→ What to do:
Where does the word "غشاء" appear in the data? Copy every line that holds it.

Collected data
=== Section Start ===
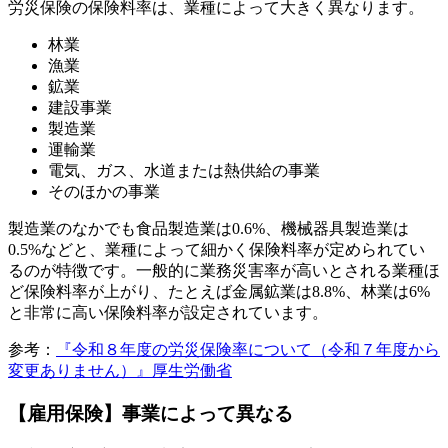
労災保険の保険料率は、業種によって大きく異なります。
林業
漁業
鉱業
建設事業
製造業
運輸業
電気、ガス、水道または熱供給の事業
そのほかの事業
製造業のなかでも食品製造業は0.6%、機械器具製造業は
0.5%などと、業種によって細かく保険料率が定められてい
るのが特徴です。一般的に業務災害率が高いとされる業種ほ
ど保険料率が上がり、たとえば金属鉱業は8.8%、林業は6%
と非常に高い保険料率が設定されています。
参考：
『令和８年度の労災保険率について（令和７年度から
変更ありません）』厚生労働省
【雇用保険】事業によって異なる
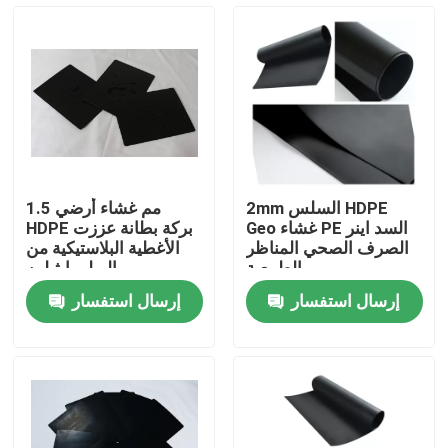
المنتجات
أشرطة فيديو
نسيج الأرض
2mm السلس HDPE
1.5 مم غشاء أرضي
Geo غشاء PE السد اينر
HDPE بركة بطانة عززت
غشاء أرضي اصطناعي
الصرف الصحي المناظر
الأغطية البلاستيكية من
الطبيعية
البولي إيثيلين
إرسال استفسار
إرسال استفسار
شبكة تقوية التربة الصناعية
HDPE جيوسيل
أكياس الرمل Geofabric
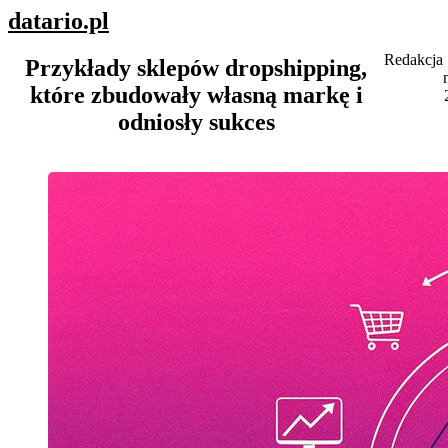
datario
.pl
Redakcja
Przykłady sklepów dropshipping,
które zbudowały własną markę i
odniosły sukces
=== Section End ===
→ Solution to this problem:
1.5 مم غشاء أرضي
Geo غشاء PE السد اينر
غشاء أرضي اصطناعي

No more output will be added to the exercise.